#### [About this task]
In the listing below, locate the line containing "Strefa Technologii (482, 51)" and copy it and every line after it through the end, exactly as written, leaving out any pictures.
** Opening Source material block **
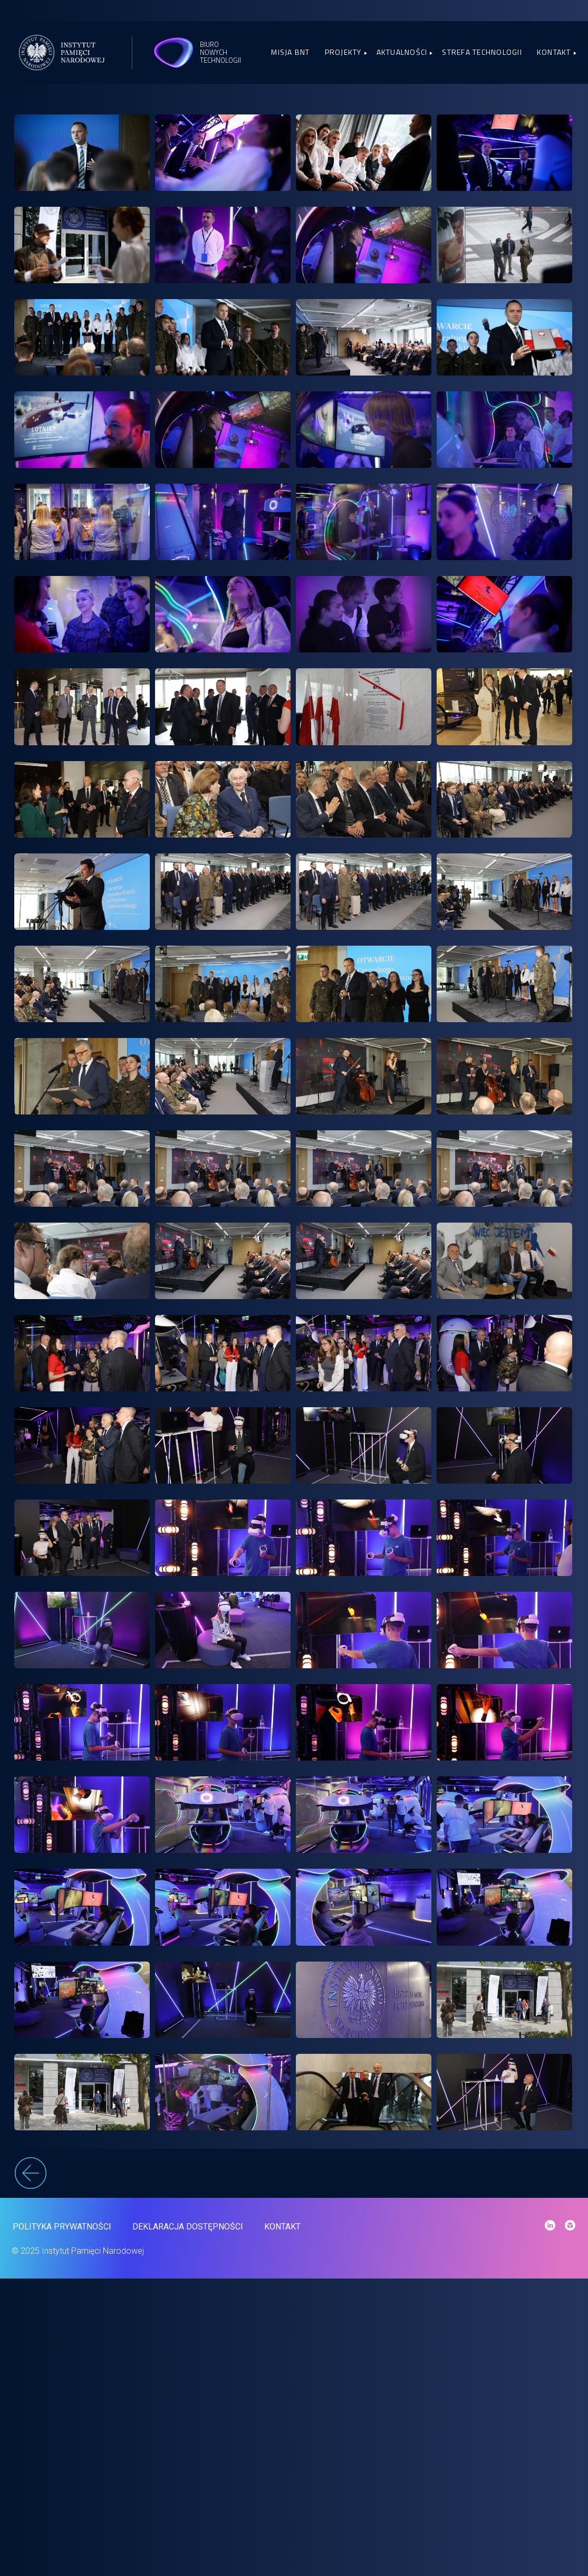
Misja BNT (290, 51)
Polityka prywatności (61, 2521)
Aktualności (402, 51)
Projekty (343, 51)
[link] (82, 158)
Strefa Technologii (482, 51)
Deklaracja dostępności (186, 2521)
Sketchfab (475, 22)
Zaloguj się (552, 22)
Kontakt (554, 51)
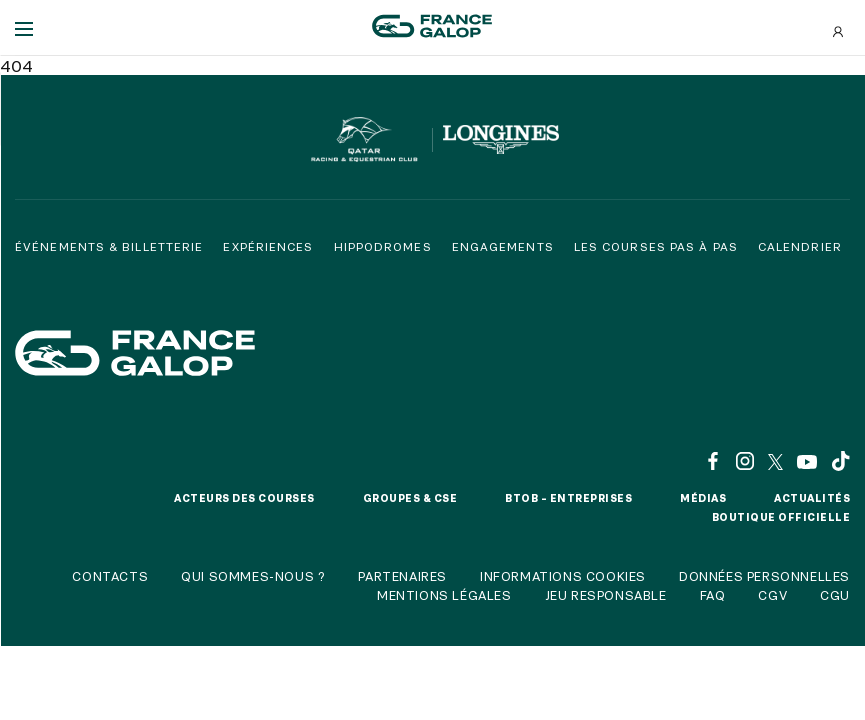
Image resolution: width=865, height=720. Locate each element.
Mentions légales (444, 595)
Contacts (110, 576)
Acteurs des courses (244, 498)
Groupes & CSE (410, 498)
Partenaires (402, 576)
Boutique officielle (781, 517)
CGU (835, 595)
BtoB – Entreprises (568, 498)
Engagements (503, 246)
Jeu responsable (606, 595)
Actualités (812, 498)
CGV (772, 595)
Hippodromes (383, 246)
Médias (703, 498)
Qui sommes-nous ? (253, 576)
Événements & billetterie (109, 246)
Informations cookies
** Closing Source material block **
#### [Result for this exercise]
Strefa Technologii (482, 51)
Deklaracja dostępności (186, 2521)
Sketchfab (475, 22)
Zaloguj się (552, 22)
Kontakt (554, 51)
Image resolution: width=865, height=720. Locate each element.
Mentions légales (444, 595)
Contacts (110, 576)
Acteurs des courses (244, 498)
Groupes & CSE (410, 498)
Partenaires (402, 576)
Boutique officielle (781, 517)
CGU (835, 595)
BtoB – Entreprises (568, 498)
Engagements (503, 246)
Jeu responsable (606, 595)
Actualités (812, 498)
CGV (772, 595)
Hippodromes (383, 246)
Médias (703, 498)
Qui sommes-nous ? (253, 576)
Événements & billetterie (109, 246)
Informations cookies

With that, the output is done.